Há um hábito antigo nas skins do Counter-Strike: o nome promete, e a descrição entrega — às vezes a mesma coisa, às vezes algo um pouco diferente. Na MP7 Anodized Navy, a distância entre nome e descrição é justamente o que dá à peça seu caráter particular. O nome apresenta um processo de metalurgia industrial. A descrição, lida com atenção, confessa que o processo não aconteceu — que o que foi feito ali foi pintura, usando um vocabulário emprestado de outra tradição inteira.

A palavra "anodized" não é neutra

Anodizing é um termo técnico preciso. Ele não descreve uma aparência genérica de metal colorido: descreve um processo eletroquímico específico, em que uma peça de metal é mergulhada num banho eletrolítico e ligada ao polo positivo — o ânodo — de um circuito. A corrente força a superfície a se oxidar de forma controlada, criando uma camada de óxido metálico mais espessa do que a que se forma naturalmente ao ar livre. Essa camada nova, porosa no início e selada ao final, pode receber corantes que são absorvidos pelos poros antes do selamento. O resultado é uma cor que não está por cima do metal. Está dentro dele.

A própria palavra guarda essa ideia. Anodize é um neologismo do vocabulário químico-industrial moderno, montado sobre anode mais o sufixo -ize. Anode, por sua vez, vem do grego ánodos, "caminho para cima", nome proposto no vocabulário elétrico histórico para descrever o polo por onde a corrente entra num eletrólito. O percurso etimológico é elegante: uma palavra que originalmente descrevia a direção da corrente elétrica virou adjetivo de um processo industrial que só existe porque essa corrente existe.
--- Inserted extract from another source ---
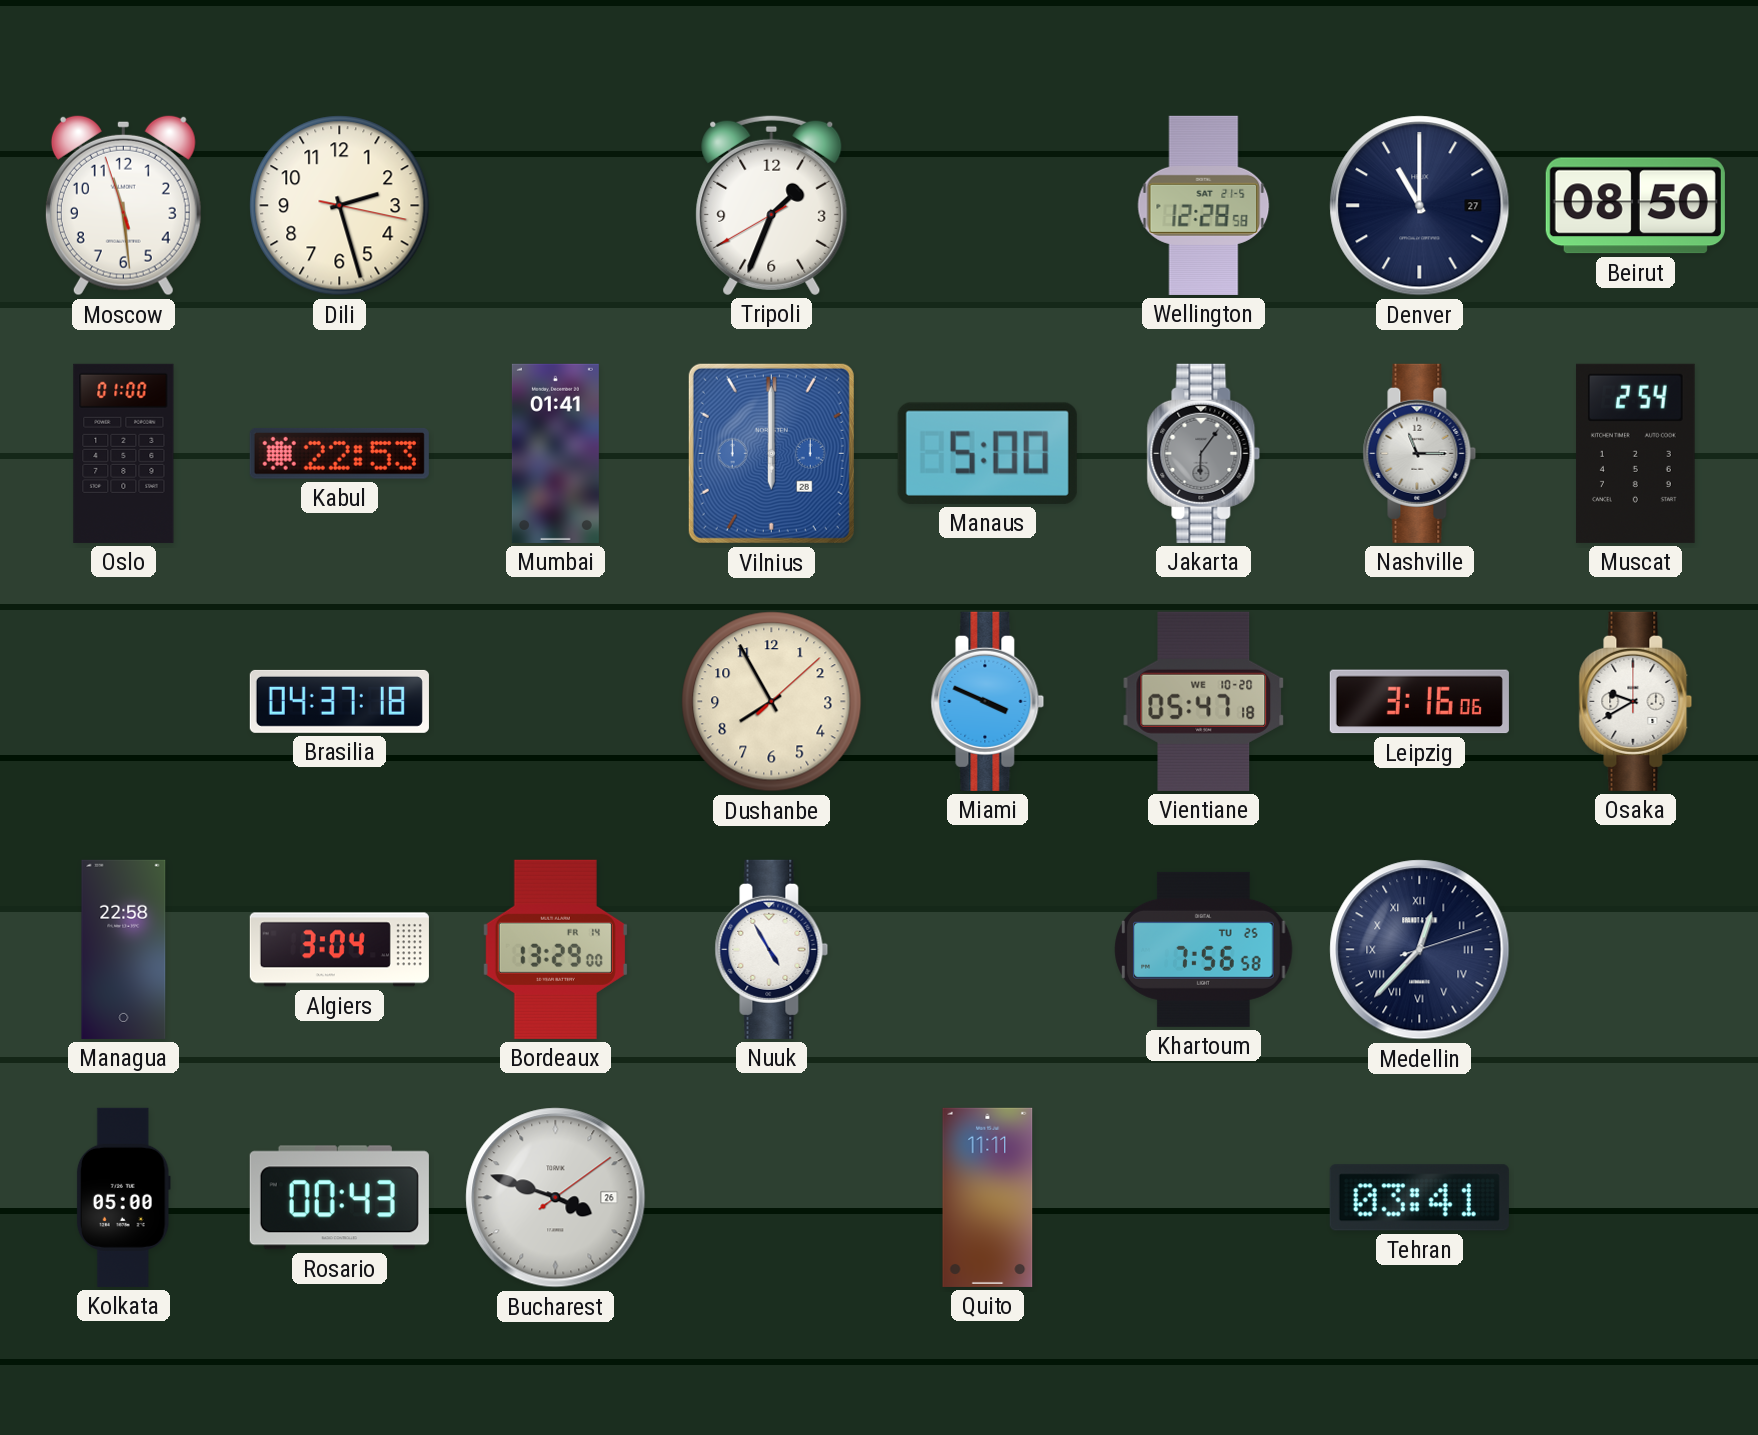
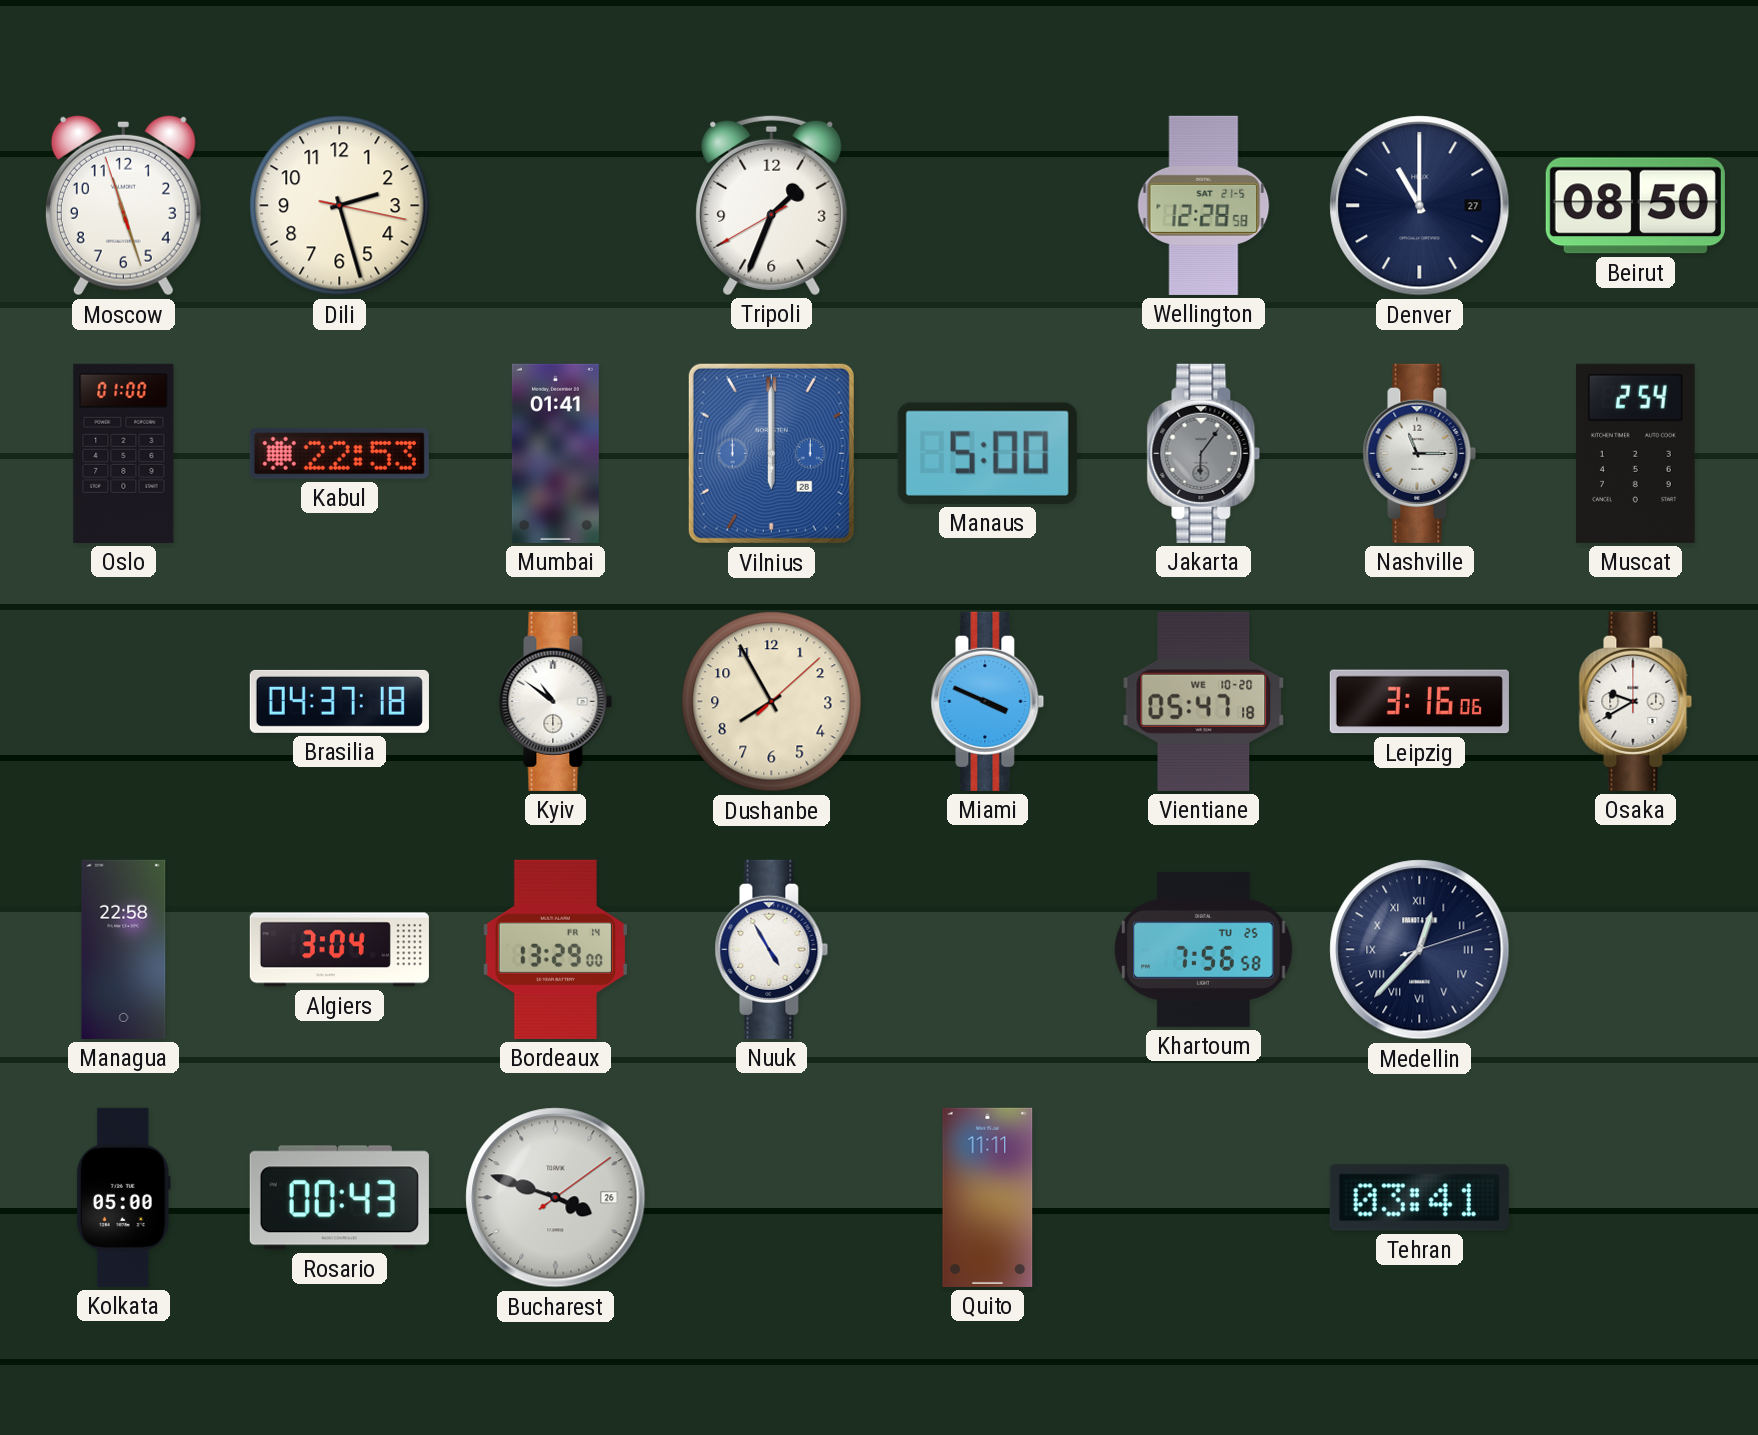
Moscow: 11:28 -> 11:26
Kyiv: none -> 10:51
Tecnicamente, anodizar serve para algumas coisas ao mesmo tempo. A camada de óxido protege o metal contra corrosão, aumenta a dureza da superfície, permite a absorção de corantes para colorir a peça e melhora a adesão de camadas posteriores. É por isso que a anodização aparece em produtos cotidianos: estojos de iPhone, panelas, clipes de escalada, peças de bicicleta, componentes aeronáuticos. Em cada um desses objetos, o metal saiu do banho com uma camada que é ao mesmo tempo proteção e pigmento.

Há uma restrição importante, porém, e é aqui que o nome da skin começa a ficar interessante. A anodização, na forma industrial mais conhecida, funciona bem em um grupo específico de metais: alumínio em primeiro lugar, depois titânio, zinco, magnésio, nióbio, zircônio e alguns outros. Ferro e aço comum não entram nesse grupo — na presença dos banhos eletrolíticos usuais, o aço tende a se comportar de maneira diferente, corroendo em vez de formar uma camada protetora estável. Os metais que aceitam bem a anodização não são os metais que costumam formar o corpo de uma submetralhadora.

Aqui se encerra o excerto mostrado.